Multi-agent AI framework outperforms general models at soccer refereeing decisions

A machine-rendered reading of the paper's core claim, the machinery that carries it, and where it could break.

The paper introduces SoccerRef-Agents, a multi-agent decision-making framework for soccer refereeing that integrates analysis of foul videos with a knowledge base drawn from the laws of the game. It targets the shortcoming of prior AI tools that perform only isolated video perception without rule-based reasoning about fouls. The authors build a benchmark containing over 1,200 referee theory questions and 600 foul clips, a vector knowledge base of regulations and cases, and an architecture in which agents collaborate through cross-modal retrieval-augmented generation. If the approach works, it produces decisions and explanations that are more accurate and grounded than those from general-purpose multimodal large language models.
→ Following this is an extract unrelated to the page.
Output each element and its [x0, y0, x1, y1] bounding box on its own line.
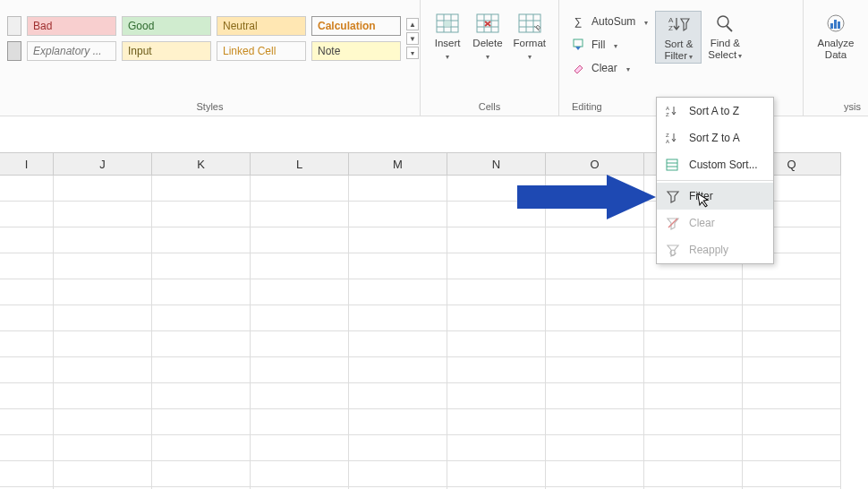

A reader would care because consistent, transparent AI assistance could support fairer officiating in a sport where small judgment errors affect outcomes.

Core claim

The authors claim that a multi-agent architecture collaborating via cross-modal RAG to link visual foul content with the Laws of the Game and a case database bridges the semantic gap between video and regulatory texts, and that evaluations on SoccerRefBench show this yields significantly higher decision accuracy and explanation quality than general-purpose MLLMs.

What carries the argument

The multi-agent architecture that collaborates via cross-modal RAG to bridge the semantic gap between visual content and regulatory texts.

If this is right

  • The system handles complex foul scenarios by combining video perception with explicit rule knowledge rather than relying on model intuition alone.
  • Decisions come with explanations directly tied to the official laws and precedent cases.
  • The released benchmark and knowledge base provide a standard testbed for comparing future AI refereeing methods.
  • The design suggests that domain-specific agent specialization plus retrieval can lift performance on tasks requiring both seeing and rule application.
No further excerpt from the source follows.